The LiteLLM supply chain attack is the story today, and it deserves to be. Versions 1.82.7 and 1.82.8 sat on PyPI for three hours — three hours — and in that window managed to steal SSH keys, credentials, API keys, and who knows what else from a package that gets downloaded 3.4 million times a day. If you're doing the math, that's not a rounding error. That's a meaningful slice of the AI agent development world walking face-first into a credential harvester. The mechanism was elegant in the worst possible way: malicious `.pth` files that execute on Python startup, no import statement required. Someone did their homework. The community response has been good — open-source scanners, a list of alternatives, people doing the forensics in public — but the damage is done for anyone who installed during that window and hasn't rotated everything yet. If that's you, stop reading this and go do that.
The other story worth your attention: Anthropic is in federal court against the Pentagon, because they refused to let Claude be used in autonomous weapons systems and the Trump administration responded by ordering agencies to stop using Anthropic products. I've been around long enough to have watched companies fold immediately under that kind of pressure — Kissinger once told me the same thing, though the context was different. Anthropic held the line. You can debate whether their reasons are principled or strategic, but the outcome is the same: they're in court over it, which is a more serious commitment than a blog post.
Sora is dead. OpenAI "said goodbye" to its video generator six months after the standalone launch. This was the product that got a breathless demo, a lot of magazine covers, and apparently not enough users to justify keeping the lights on. File this under: the gap between what impresses a press junket and what people actually use.
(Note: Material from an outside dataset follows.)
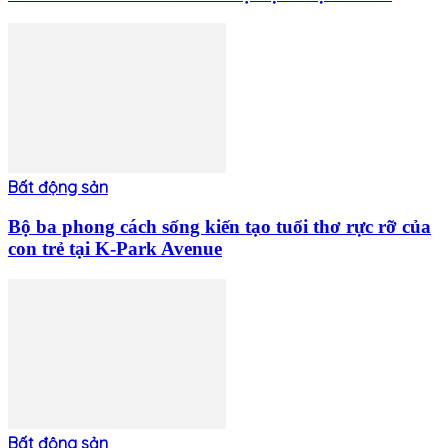
Bất động sản
Bộ ba phong cách sống kiến tạo tuổi thơ rực rỡ của
con trẻ tại K-Park Avenue
Bất động sản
Meanwhile, the local model crowd is building things that actually run. A guy wrote 7,000 lines of Rust with zero dependencies and is getting 16 tokens per second on a Raspberry Pi 5 running BitNet. Someone else benchmarked a small Qwen model on a mid-range Android phone at 21 tokens per second using 792MB of RAM. These numbers are not going to make a foundation lab nervous today. They will eventually.
The rest of the day — benchmark results, KV cache compression papers, unified memory questions, a Baltimore lawsuit against Grok for generating nonconsensual images — is real enough but I'll spare you the tour.
Here's what's true: the supply chain is the attack surface now. It was always the attack surface, but AI tooling moved so fast that people skipped the part where you treat your dependencies like they're trying to rob you. Some of them are.